FRATELLI DI BANCA: L’INCHIESTA DI MILANO SUL “CONCERTO” CALTAGIRONE-DELFIN-BPM PER ACQUISTARE IL 15% DI MPS, MESSO IN VENDITA DAL GOVERNO A NOVEMBRE, È UNA BOMBA SOTTO PALAZZO CHIGI
L’ESECUTIVO POTREBBE ESSERE CHIAMATO IN CAUSA E CONSIDERATO COME UN “TERZO CONCERTISTA”, PER AVER FACILITATO LA SCALATA A MPS DEL DUO “CALTA”-MILLERI… LUNEDÌ L’ASSEMBLEA DI MEDIOBANCA, CHIAMATA A DECIDERE CHE FARE CON L’OPS SU BANCA GENERALI, SANCIRÀ LA VITTORIA O LA SCONFITTA DI GIORGIA MELONI… “IL FATTO”: “SE GLI ANDRÀ BENE LA DESTRA DI GOVERNO AVRÀ RIDISEGNATO LA MAPPA DEL POTERE ITALIANO, SE ANDRÀ MALE SI RITROVERÀ ALL’OPPOSIZIONE UN PEZZO NON IRRILEVANTE DEL MONDO DEL CREDITO E CON UN’INCHIESTA CHE PER ORA SFIORA GLI AMICI E L’ESECUTIVO”
Le notizie in arrivo dalla Procura milanese interrogano anche e soprattutto i troppi ruoli giocati dal governo in quella partita e persino le diverse strategie all’interno dello stesso esecutivo: Giorgia Meloni e i suoi uomini macchina (Giovanbattista Fazzolari e Gaetano Caputi) da un lato e il ministro dell’Economia Giancarlo Giorgetti dall’altro, fin dall’inizio hanno pensato a esiti assai differenti per l’operazione messa irritualmente in piedi per guidare Montepaschi insieme alla cordata Caltagirone-Delfin-Bpm
Palazzo Chigi pare schiacciato sulle strategie dell’editore del Messaggero, che da anni – insieme a Delfin, la holding dei Del Vecchio – prova a prendersi Generali via Mediobanca: un (legittimo) assalto al cuore del risparmio italiano stavolta portato attraverso una banca di cui il Tesoro è primo azionista.

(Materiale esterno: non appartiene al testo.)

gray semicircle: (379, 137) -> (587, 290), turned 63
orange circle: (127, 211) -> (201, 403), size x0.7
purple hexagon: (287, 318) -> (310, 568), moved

In sostanza il duo Calta-Meloni sta provando a dare l’assalto al cielo finanziario: per riuscire ha chiamato a raccolta persino le casse di previdenza, sensibili agli squilli di Palazzo Chigi, ma dovrebbe convincere anche quel che resta del “salotto buono”,
da Unicredit a Mediolanum, dai Benetton ai fondi esteri, e il deflagrare dell’inchiesta milanese certo non aiuta…
Se gli andrà bene la destra di governo avrà ridisegnato la mappa del potere italiano e potrà fregiarsi del titolo di Fratelli di Banca, se andrà male si ritroverà all’opposizione un pezzo non irrilevante del mondo del credito e con un’inchiesta che per ora sfiora gli amici e l’esecutivo e domani chissà.
Giorgetti e il Tesoro sono in teoria i più esposti alle indagini sull’asta di Abre per vendere il 15% di Mps, essendone i committenti e, si spera i vigilanti. Paradossalmente, però, il ministro leghista gioca un’altra partita rispetto ai “romani” Calta-Meloni: l’ingresso di Bpm e Anima (che è di Bpm), coi due soci privati, in Montepaschi doveva essere il primo passo di una fusione tra Milano e Siena che creasse una solida banca insediata nel Centro-Nord e orientata ai prestiti alle imprese, specie le Pmi.
Insomma un terzo polo bancario che fosse alternativo alle due potenze Intesa e Unicredit. Per questo Giorgetti sta provando a bloccare col golden power la reazione di Unicredit, che all’improvviso ha messo nel mirino Bpm. La cosa curiosa è che la premier e il suo ministro non possono vincere entrambi.